Pra começar, vamos entender o básico. Uma "fork" (ou ramificação) no Bitcoin acontece quando a blockchain se divide em duas versões diferentes, criando uma nova criptomoeda. Pensa numa estrada que se divide em dois caminhos. Um caminho segue o Bitcoin original, e o outro é uma nova versão, com suas próprias regras e identidade.

O mais legal é que, quando isso acontece, os holders de Bitcoin no momento da divisão geralmente recebem um "airdrop" – que é tipo um presente! Você ganha moedas da nova cripto na mesma quantidade que tinha de Bitcoin na hora da "fotografia" da rede. A ideia é que a nova moeda comece com uma base de usuários já estabelecida, sem precisar construir tudo do zero. Mas, convenhamos, muitas vezes essas moedas extras acabam sendo vendidas ou até mesmo ignoradas pela maioria.
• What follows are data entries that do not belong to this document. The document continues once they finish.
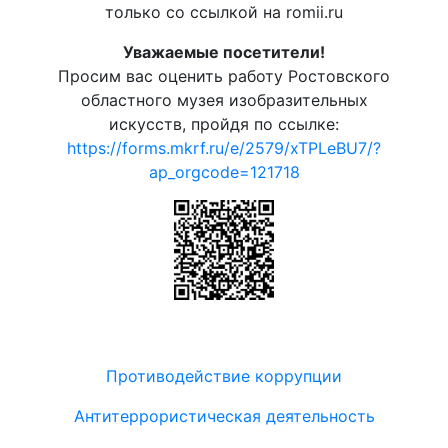
только со ссылкой на romii.ru
Уважаемые посетители!
Просим вас оценить работу Ростовского
областного музея изобразительных
искусств, пройдя по ссылке:
https://forms.mkrf.ru/e/2579/xTPLeBU7/?
ap_orgcode=121718
Противодействие коррупции
Антитеррористическая деятельность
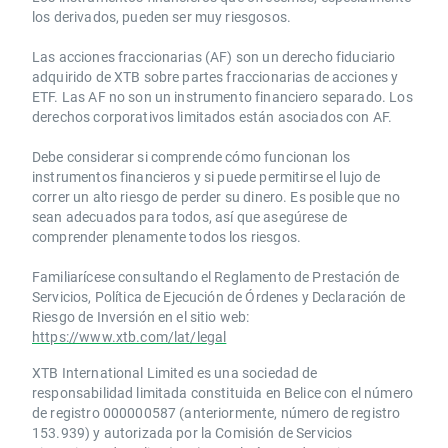
los derivados, pueden ser muy riesgosos.
Las acciones fraccionarias (AF) son un derecho fiduciario
adquirido de XTB sobre partes fraccionarias de acciones y
ETF. Las AF no son un instrumento financiero separado. Los
derechos corporativos limitados están asociados con AF.
Debe considerar si comprende cómo funcionan los
instrumentos financieros y si puede permitirse el lujo de
correr un alto riesgo de perder su dinero. Es posible que no
sean adecuados para todos, así que asegúrese de
comprender plenamente todos los riesgos.
Familiarícese consultando el Reglamento de Prestación de
Servicios, Política de Ejecución de Órdenes y Declaración de
Riesgo de Inversión en el sitio web:
https://www.xtb.com/lat/legal
XTB International Limited es una sociedad de
responsabilidad limitada constituida en Belice con el número
de registro 000000587 (anteriormente, número de registro
153.939) y autorizada por la Comisión de Servicios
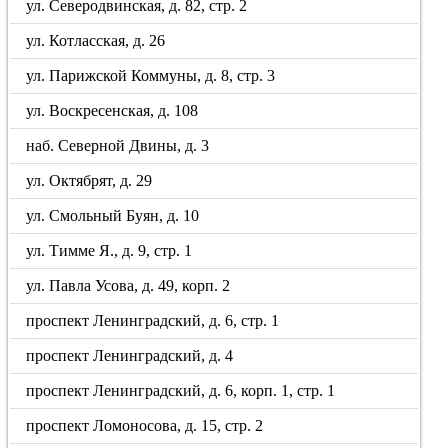
ул. Северодвинская, д. 82, стр. 2
ул. Котласская, д. 26
ул. Парижской Коммуны, д. 8, стр. 3
ул. Воскресенская, д. 108
наб. Северной Двины, д. 3
ул. Октябрят, д. 29
ул. Смольный Буян, д. 10
ул. Тимме Я., д. 9, стр. 1
ул. Павла Усова, д. 49, корп. 2
проспект Ленинградский, д. 6, стр. 1
проспект Ленинградский, д. 4
проспект Ленинградский, д. 6, корп. 1, стр. 1
проспект Ломоносова, д. 15, стр. 2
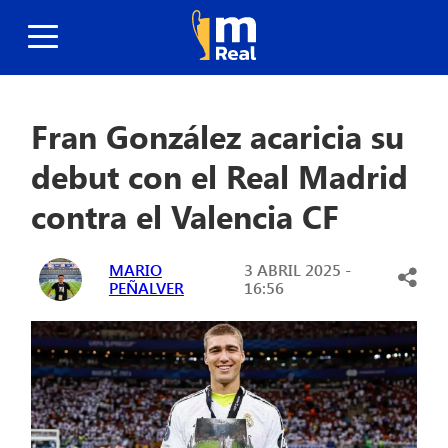
Fran González acaricia su
debut con el Real Madrid
contra el Valencia CF
MARIO
3 ABRIL 2025 -
PEÑALVER
16:56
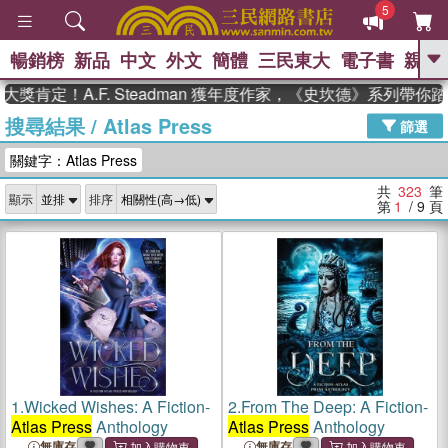
5
暢銷榜
新品
中文
外文
簡體
三民東大
電子書
親子
GO
！A.F. Steadman 獲年度作家，《史坎德》系列帶你踏上熱
搜尋結果
/
Atlas Press
、
熱搜：
東野圭吾
高希均教授回憶錄
篩選
、
、
、
The Odyssey
父親節
如果歷
關鍵字：Atlas Press
、
、
史是一群喵
暑期推薦
國際布克
、
、
獎 臺灣漫遊錄
方念華
台灣的李
共
323
筆
顯示
排序
、
、
登輝時代
數學女孩：黎曼猜想
第
1
/ 9
頁
偉大的迷走神經
1.
Wicked Wishes: A Fiction-
2.
From The Deep: A Fiction-
Atlas Press
Anthology
Atlas Press
Anthology
無庫存
無庫存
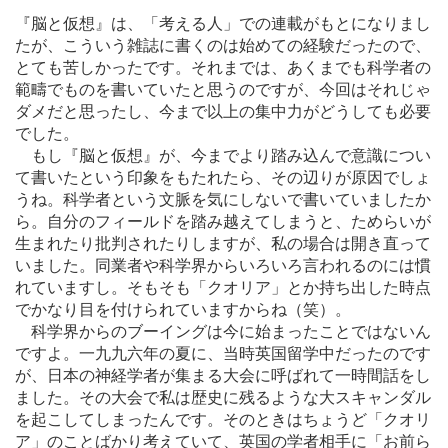
『脳と仮想』は、「考える人」での連載がもとになりまし
たが、こういう雑誌に書くのは始めての経験だったので、
とても苦しかったです。それまでは、あくまでも科学者の
範疇でものを書いていたと思うのですが、今回はそれじゃ
ダメだと思ったし、今まで以上の集中力がどうしても必要
でした。
もし『脳と仮想』が、今までより踏み込んで意識につい
て書いたという印象をもたれたら、その辺りが原因でしょ
うね。科学者という文脈を気にしないで書いていましたか
ら。自分のフィールドを踏み越えてしまうと、ためらいが
生まれたり批判されたりしますが、私の場合は開き直って
いました。同業者や科学界からいろいろ言われるのには慣
れていますし。そもそも「クオリア」とか持ち出した時点
でかなり目を付けられていますからね（笑）。
科学界からのブーイングは今に始まったことではないん
ですよ。一九九六年の夏に、当時英国留学中だったのです
が、日本の神経学者が集まる大会に呼ばれて一時間話をし
ました。その大会で私は歴史に残るような大スキャンダル
を起こしてしまったんです。そのときはちょうど「クオリ
ア」のことばかり考えていて、英国の学者相手に「お前ら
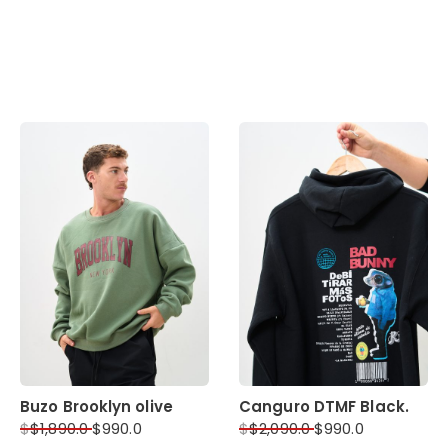
Buzo Brooklyn olive
Canguro DTMF Black.
$
$
1,890.0
$
990.0
$
$
2,090.0
$
990.0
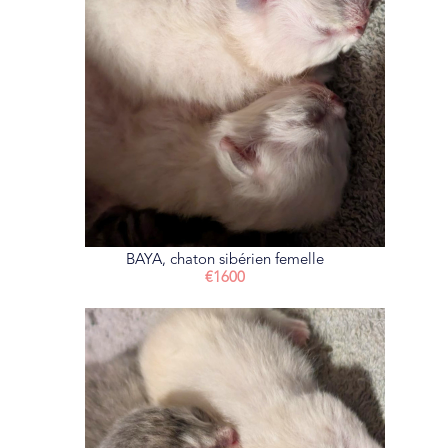
BAYA, chaton sibérien femelle
€1600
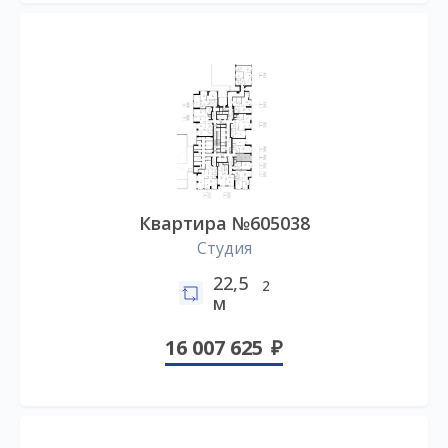
Квартира №605038
Студия
22,5
2
м
16 007 625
Essas tentativas que vamos ver agora são as mais notáveis em anos para criar novas redes a partir do registro de posse do Bitcoin original.

De Onde Viemos: A História das Forks

Não é a primeira vez que o Bitcoin passa por isso. Lá pelo final da "guerra do tamanho do bloco", tivemos uma onda bem famosa de forks. A mais proeminente foi a Bitcoin Cash, que se separou do Bitcoin em agosto de 2017 depois de anos de desentendimentos sobre se a rede deveria aumentar o limite de tamanho dos seus blocos. Depois, outras vieram, como Bitcoin Gold, e as altcoins "forkadas" do Bitcoin viraram meio que um meme no espaço cripto.

Mais tarde, em novembro de 2018, rolou o Bitcoin SV, que surgiu de uma briga do Bitcoin Cash e era basicamente construída em torno da alegação de Craig Wright de ser Satoshi Nakamoto – uma alegação que, inclusive, foi judicialmente desmascarada!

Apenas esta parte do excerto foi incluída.